The dollar has reached the lowest level since 2022 on Friday, according to one popular measure.
To a certain extent, some quick steps in the financial markets may be mechanical, feeding on each other. For example, a decrease in shares and bonds in the United States can pressure the dollar just because foreign investors now have less need for green circulation.
But the size and volume of steps suggest that something is deeper and that there are investors who are now actively turning away from the US
“Usually when you see that a big tariff is increasing, I would expect the dollar to rise in price. The fact is that the dollar is decreasing at the same time I think The benefits of investors change“Minneapolis fed President Neil Kashkar on Friday”Box for Squawk“
The same thinking process can be played in the bond market, as foreign governments and other institutions are usually large owners of the US Treasury. Gennadiy Goldberg, head of the US strategy at TD Securities, said CNBC that he did not see direct evidence that foreign investors dumped treasures, but only fear is enough to move the market.

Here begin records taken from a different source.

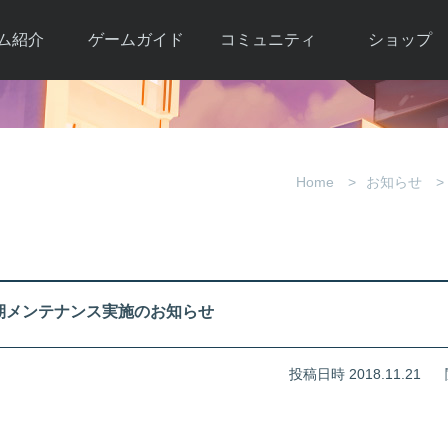
ム紹介
ゲームガイド
コミュニティ
ショップ
ワーカー
ガイド総合もく
自由掲示板
Y.Pの購入
とは
じ
取引掲示板
Y.P購入ガイド
観紹介
ゲームの始め方
画像掲示板
アイテムカタ
Home
お知らせ
クター紹
初心者ガイド
壁紙・アイコン
グ
アイテムモール利
介
ルールとマナー
ファンサイトキ
方法
ービー
あんしんガイド
ット
クーポンコー
デート履
(木)定期メンテナンス実施のお知らせ
歴
投稿日時 2018.11.21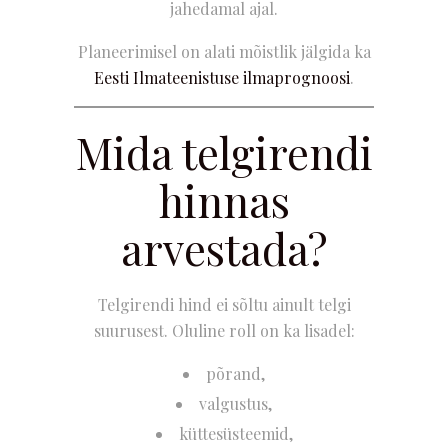
jahedamal ajal.
Planeerimisel on alati mõistlik jälgida ka
Eesti Ilmateenistuse ilmaprognoosi
.
Mida telgirendi
hinnas
arvestada?
Telgirendi hind ei sõltu ainult telgi
suurusest. Oluline roll on ka lisadel:
põrand,
valgustus,
küttesüsteemid,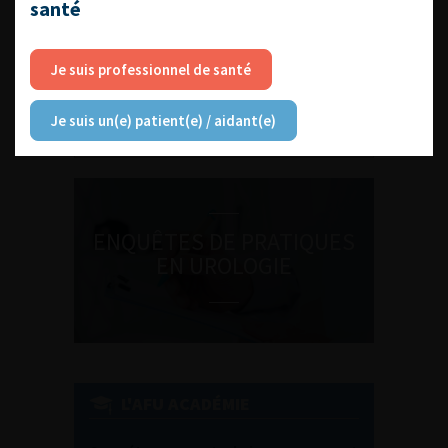
santé
DU VENDREDI 4 AU SAMEDI 5
Je suis professionnel de santé
SEPTEMBRE 2026
Journée d’andrologie et de
médecine sexuelle 2026
Je suis un(e) patient(e) / aidant(e)
ENQUÊTES DE PRATIQUES
EN UROLOGIE
L'AFU ACADÉMIE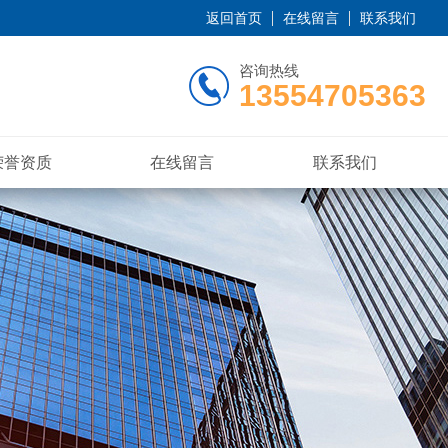
返回首页
在线留言
联系我们
咨询热线
13554705363
荣誉资质
在线留言
联系我们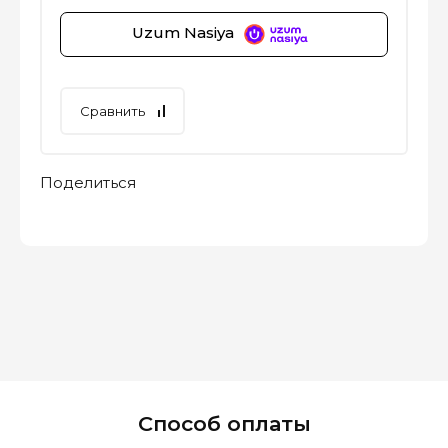
Uzum Nasiya
Сравнить
Поделиться
Способ оплаты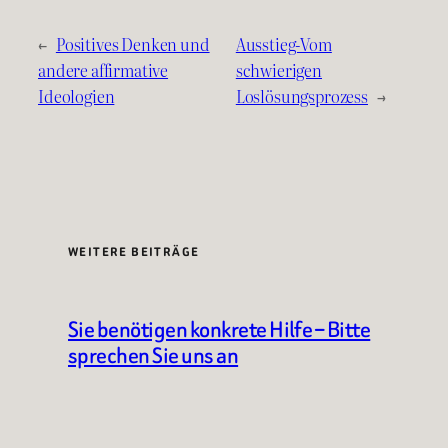
←
Positives Denken und
Ausstieg-Vom
andere affirmative
schwierigen
Ideologien
Loslösungsprozess
→
WEITERE BEITRÄGE
Sie benötigen konkrete Hilfe – Bitte
sprechen Sie uns an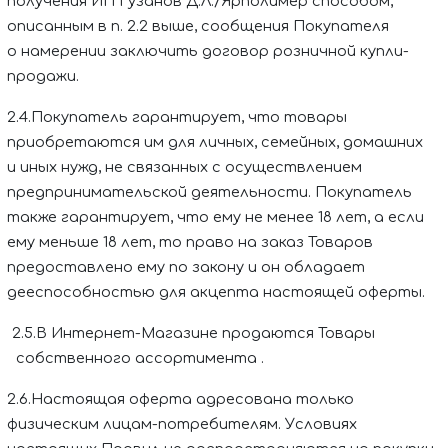
получения
ИП Гузанов Д.Л./Ярполимер
способом,
описанным в п. 2.2 выше, сообщения Покупателя
о намерении заключить договор розничной купли-
продажи.
2.4.Покупатель гарантирует, что товары
приобретаются им для личных, семейных, домашних
и иных нужд, не связанных с осуществлением
предпринимательской деятельности. Покупатель
также гарантирует, что ему не менее 18 лет, а если
ему меньше 18 лет, то право на заказ Товаров
предоставлено ему по закону и он обладает
дееспособностью для акцепта настоящей оферты.
2.5.В Интернет-Магазине продаются Товары
собственного ассортимента
.
2.6.Настоящая оферта адресована только
физическим лицам-потребителям. Условиях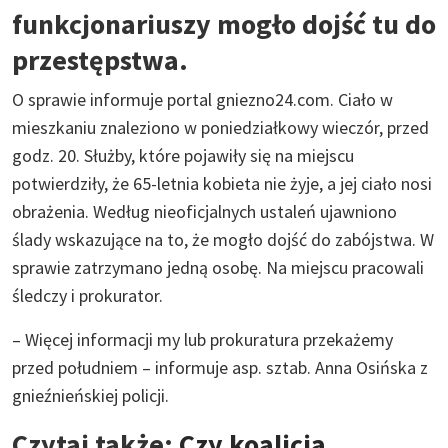
funkcjonariuszy mogło dojść tu do
przestępstwa.
O sprawie informuje portal gniezno24.com. Ciało w
mieszkaniu znaleziono w poniedziałkowy wieczór, przed
godz. 20. Służby, które pojawiły się na miejscu
potwierdziły, że 65-letnia kobieta nie żyje, a jej ciało nosi
obrażenia. Według nieoficjalnych ustaleń ujawniono
ślady wskazujące na to, że mogło dojść do zabójstwa. W
sprawie zatrzymano jedną osobę. Na miejscu pracowali
śledczy i prokurator.
– Więcej informacji my lub prokuratura przekażemy
przed południem – informuje asp. sztab. Anna Osińska z
gnieźnieńskiej policji.
Czytaj także:
Czy koalicja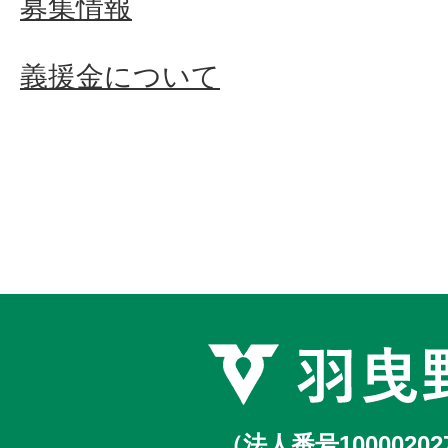
募集情報
義援金について
（法人番号10000202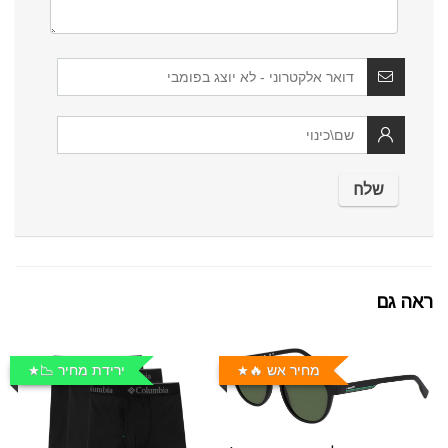
ראה גם
מחיר אש 🔥
ירידת מחיר 📉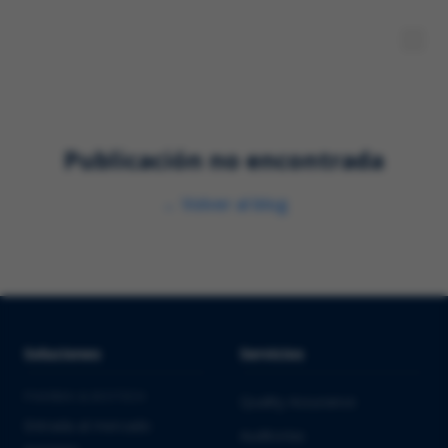
Publicación no encontrada
←
Volver al blog
Soluciones
Servicios
PHARMA & BIOTECH
Quality Assurance
Entrada al mercado
Auditorías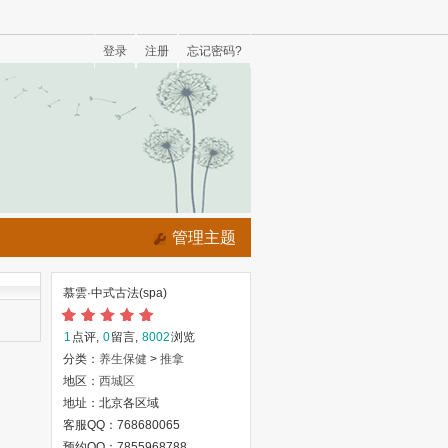
登录
注册
忘记密码?
管理主题
慕雲·中式古法(spa)
1
点评,
0
留言,
8002
浏览
分类：
养生保健
>
推拿
地区：
西城区
地址：北京各区域
客服QQ：768680065
预约QQ：7855968788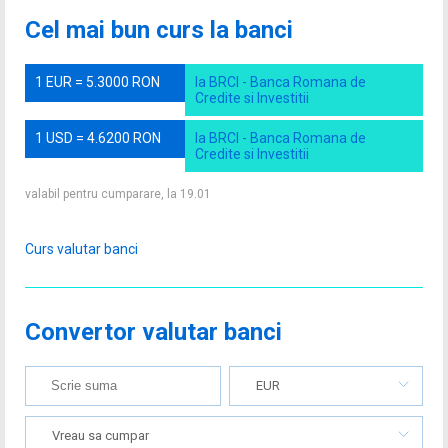
Cel mai bun curs la banci
1 EUR = 5.3000 RON
la BRCI - Banca Romana de
Credite si Investitii
1 USD = 4.6200 RON
la BRCI - Banca Romana de
Credite si Investitii
valabil pentru cumparare, la 19.01
Curs valutar banci
Convertor valutar banci
EUR
Vreau sa cumpar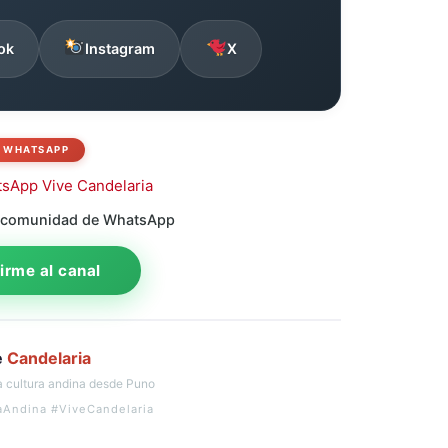
ok
Instagram
X
WHATSAPP
 comunidad de WhatsApp
rme al canal
e
Candelaria
 cultura andina desde Puno
aAndina #ViveCandelaria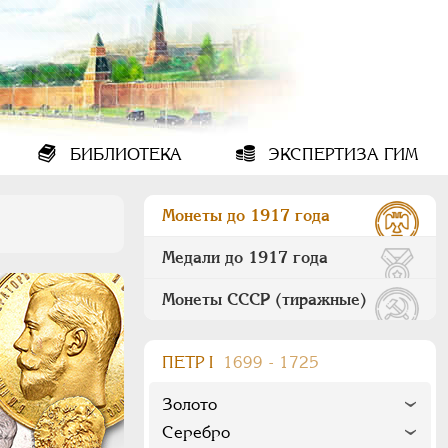
БИБЛИОТЕКА
ЭКСПЕРТИЗА ГИМ
Монеты до 1917 года
Медали до 1917 года
Монеты СССР (тиражные)
ПEТР I
1699 - 1725
Золото
Серебро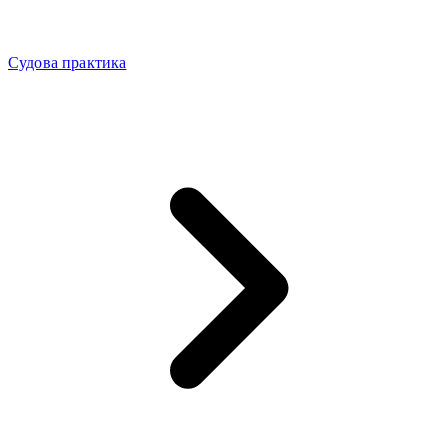
Судова практика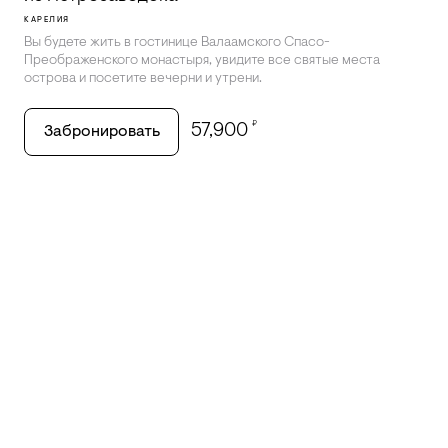
КАРЕЛИЯ
Вы будете жить в гостинице Валаамского Спасо-
Преображенского монастыря, увидите все святые места
острова и посетите вечерни и утрени.
₽
57,900
Забронировать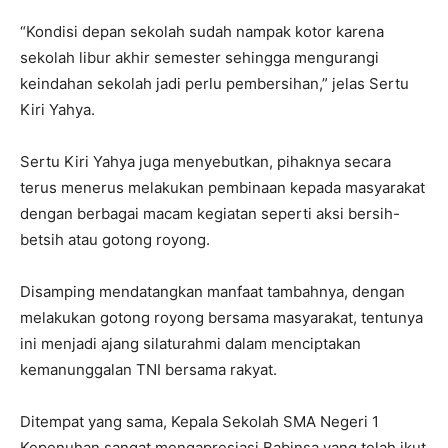
“Kondisi depan sekolah sudah nampak kotor karena
sekolah libur akhir semester sehingga mengurangi
keindahan sekolah jadi perlu pembersihan,” jelas Sertu
Kiri Yahya.
Sertu Kiri Yahya juga menyebutkan, pihaknya secara
terus menerus melakukan pembinaan kepada masyarakat
dengan berbagai macam kegiatan seperti aksi bersih-
betsih atau gotong royong.
Disamping mendatangkan manfaat tambahnya, dengan
melakukan gotong royong bersama masyarakat, tentunya
ini menjadi ajang silaturahmi dalam menciptakan
kemanunggalan TNI bersama rakyat.
Ditempat yang sama, Kepala Sekolah SMA Negeri 1
Kepenuhan sangat mengapresiasi Babinsa yang telah ikut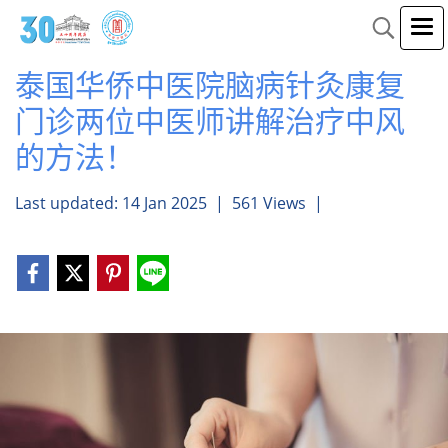
泰国华侨中医院脑病针灸康复
门诊两位中医师讲解治疗中风
的方法！
Last updated: 14 Jan 2025
|
561 Views
|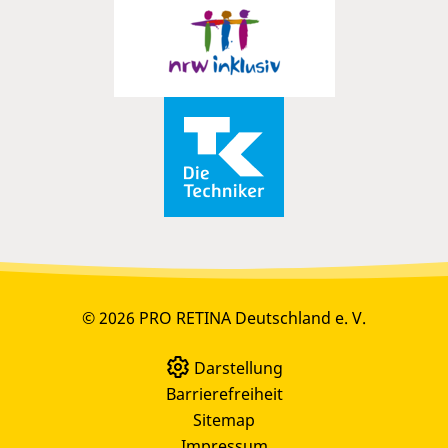
© 2026 PRO RETINA Deutschland e. V.
Darstellung
Barrierefreiheit
Sitemap
Impressum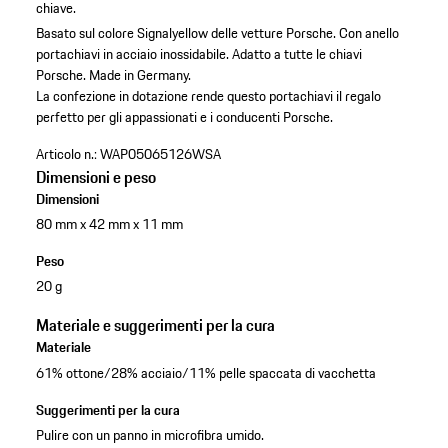
chiave.
Basato sul colore Signalyellow delle vetture Porsche.
Con anello
portachiavi in acciaio inossidabile.
Adatto a tutte le chiavi
Porsche.
Made in Germany.
La confezione in dotazione rende questo portachiavi il regalo
perfetto per gli appassionati e i conducenti Porsche.
Articolo n.:
WAP05065126WSA
Dimensioni e peso
Dimensioni
80 mm x 42 mm x 11 mm
Peso
20 g
Materiale e suggerimenti per la cura
Materiale
61% ottone/28% acciaio/11% pelle spaccata di vacchetta
Suggerimenti per la cura
Pulire con un panno in microfibra umido.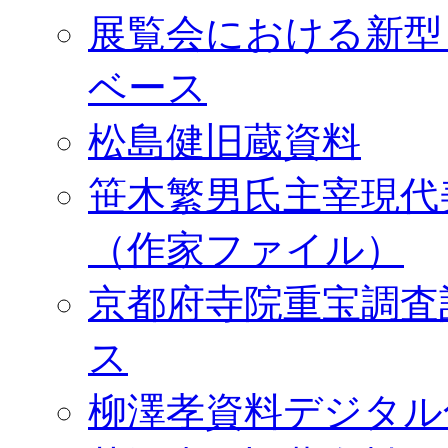
展覧会における新型
ベース
松島健旧蔵資料
笹木繁男氏主宰現代
（作家ファイル）
京都府寺院重宝調査
ス
柳澤孝資料デジタル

“The markets are very confident. Even the opinion that foreign investors are trying to move away from the treasury markets can cause a rather significant panic,” Goldberg said.
These steps are not only an abstraction of financial markets, but can also have a real economic impact. One of the problems is that companies that have a significant foreign business could see that their products that got into the CrossFire World Trade Dispute. Anti -American moods can also be a problem if the confrontation continues.
“Many of our major companies that have big brands abroad are discriminated against (against) … We now have a big problem with the image,” BlackRock CEO Larry Fink said on Friday “Shkvak on the street“
The Treasury incense also cloud the forecast for the US state expenses and expand economic growth. Higher yield means that the US government owes more interest in any debt it flipped or issues for new costs, worsening the federal deficit.
“The sustainable level of the US state financial deficit is moving below. It reduces the flexibility of the US administration in implementing expansionist financial policy to support growth, which is the same as the UK and France faced similar restrictions,” Saravel Deutsche Bank wrote.
It comes over these market movements – this is the possibility of another outbreak in inflation. While recent readings came relatively steep, they do not reflect April tariff ads. Last University Michigan’s consumers survey showed that Americans are worried about spike in inflation tied to tariffs.
Inflation not only causes anxiety on its own but also limits options for Federal ReserveWhich will be reluctant to reduce interest rates when consumer prices rise.
“It is about what will happen next and this is tariff inflation. And this has changed the dynamics in the bond market,” Bianco Research President Jim Bianka said on Friday “MONEY -MUCH.
– Michael Bloom in CNBC made a report.